**PROBLEM STATEMENT**
Return the data below exactly as given, except for the images.

(Source records)
BEGIN
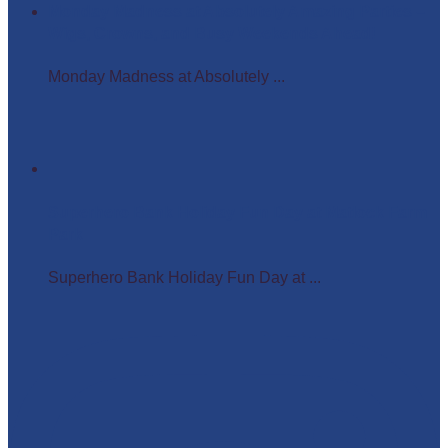
Monday Madness at Absolutely Amazing Parties –
Wigs, Crowns, and Busy Weekends Ahead!
Monday Madness at Absolutely ...
Superhero Bank Holiday Fun Day at Matlock Farm
Park
Superhero Bank Holiday Fun Day at ...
END
**TASK SOLUTION**
Monday Madness at Absolutely Amazing Parties –
Wigs, Crowns, and Busy Weekends Ahead!
Monday Madness at Absolutely ...
Superhero Bank Holiday Fun Day at Matlock Farm
Park
Superhero Bank Holiday Fun Day at ...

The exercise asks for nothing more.